What makes a Marvel comic a Marvel comic?

     Note that the elements listed below, while commonplace today, were revolutionary when they first begain appearing in the Marvel titles during the early sixties.  Comic readers of the time had never seen anything quite like it.

Internal Continuity
     All of the books Marvel was releasing in the 1960's shared a single, common continuity, and crossovers between those books were fairly common.   Heroes and villians could (and would) pop up anywhere.  Thor might square off against Magneto, Spider-Man would apply for a job with the Fantastic Four, and Iron Man checks in with the X-Men to see if they've seen anything of the Hulk.  Even non-super hero titles, such as Pasty Walker, would get into the act from time to time (for instance, Patsy and her friend/rival Hedy would show up at the wedding of Mr. Fantastic and the Invisible Girl).

Heroes with Problems
     The life of a Marvel Superhero wasn't all fun and games, even beyond the usual superhero problem of maintaining a secret identity.  Spider-Man was hounded by the press, beset with money problems, unpopular at school, and his aunt seemed to be constantly on death's door. The Thing was angry and bitter about his inhuman appearance, Iron Man would die without his life-sustaining armor, Daredevil was blind, and so on.  Throw in arch-enemies like the Red Skull, the Mandarin, and Doctor Doom into the mix, and you have to wonder why anyone would want to be a superhero in the first place!

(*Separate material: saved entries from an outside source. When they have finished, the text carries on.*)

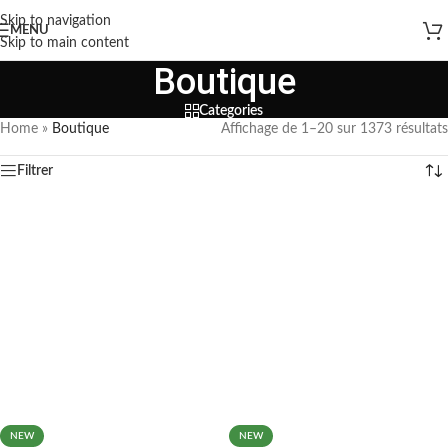
Skip to navigation
MENU
Skip to main content
Boutique
Categories
Home
»
Boutique
Affichage de 1–20 sur 1373 résultats
Filtrer
NEW
NEW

Heroes Don't Always Get Along
     As if having powerful arch-enemies bent on their destruction wasn't enough, heroes in Marvel Comics frequently found cause to beat each other up.  Sometimes this was because one hero would temporarily "go bad," such as when the Thing was brainwashed by the Frightful Four, or when the Angel was hit with a dose of radiation and battled Iron-Man.  More often than not, however, it was because heroes just got on each other nerves. The rivalry between the Human Torch and Spider-Man is the best example of this, or the constant bickering among Quicksilver, Hawkeye and Captain America in the Avengers.  Just because they were on the same side of the law and justice was no guarantee that two heroes would be pals, let alone be able to stand the sight of each other.

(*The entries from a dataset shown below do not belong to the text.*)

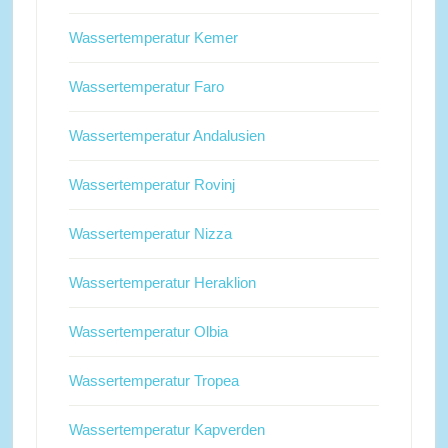
Wassertemperatur Kemer
Wassertemperatur Faro
Wassertemperatur Andalusien
Wassertemperatur Rovinj
Wassertemperatur Nizza
Wassertemperatur Heraklion
Wassertemperatur Olbia
Wassertemperatur Tropea
Wassertemperatur Kapverden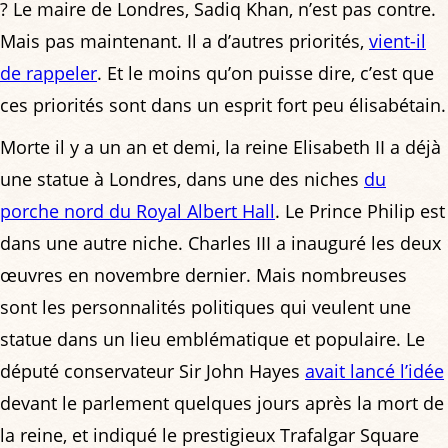
? Le maire de Londres, Sadiq Khan, n’est pas contre.
Mais pas maintenant. Il a d’autres priorités,
vient-il
de rappeler
. Et le moins qu’on puisse dire, c’est que
ces priorités sont dans un esprit fort peu élisabétain.
Morte il y a un an et demi, la reine Elisabeth II a déjà
une statue à Londres, dans une des niches
du
porche nord du Royal Albert Hall
. Le Prince Philip est
dans une autre niche. Charles III a inauguré les deux
œuvres en novembre dernier. Mais nombreuses
sont les personnalités politiques qui veulent une
statue dans un lieu emblématique et populaire. Le
député conservateur Sir John Hayes
avait lancé l’idée
devant le parlement quelques jours après la mort de
la reine, et indiqué le prestigieux Trafalgar Square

Fuzzy Lines Between Heroes and Villians
     Sometimes it was hard to tell a bad guy from a good guy in a Marvel Comic.  The Avenger Hawkeye, and his love interest The Black Widow, both started their careers as villians; The Hulk, though he has saved the world time and again, was hunted and hounded by the US Army; Namor, although he had mellowed out and become postively heroic by the end of his career in the early fifties, renewed his war on the surface world when his memory was restored in the sixties.

The Stories are Set in the "Real World"
     Marvel heroes don't live in fictitious cities such as Gotham or Metropolis.  Their adventures take place in New York City, where they might run into the Beatles, or get a phone call from President Johnson!

What makes a silver age comic a silver age comic?

The menaces the heroes face are often either: 1) typical costumed villain; 2) communist agents; or 3) weird menaces from outer space.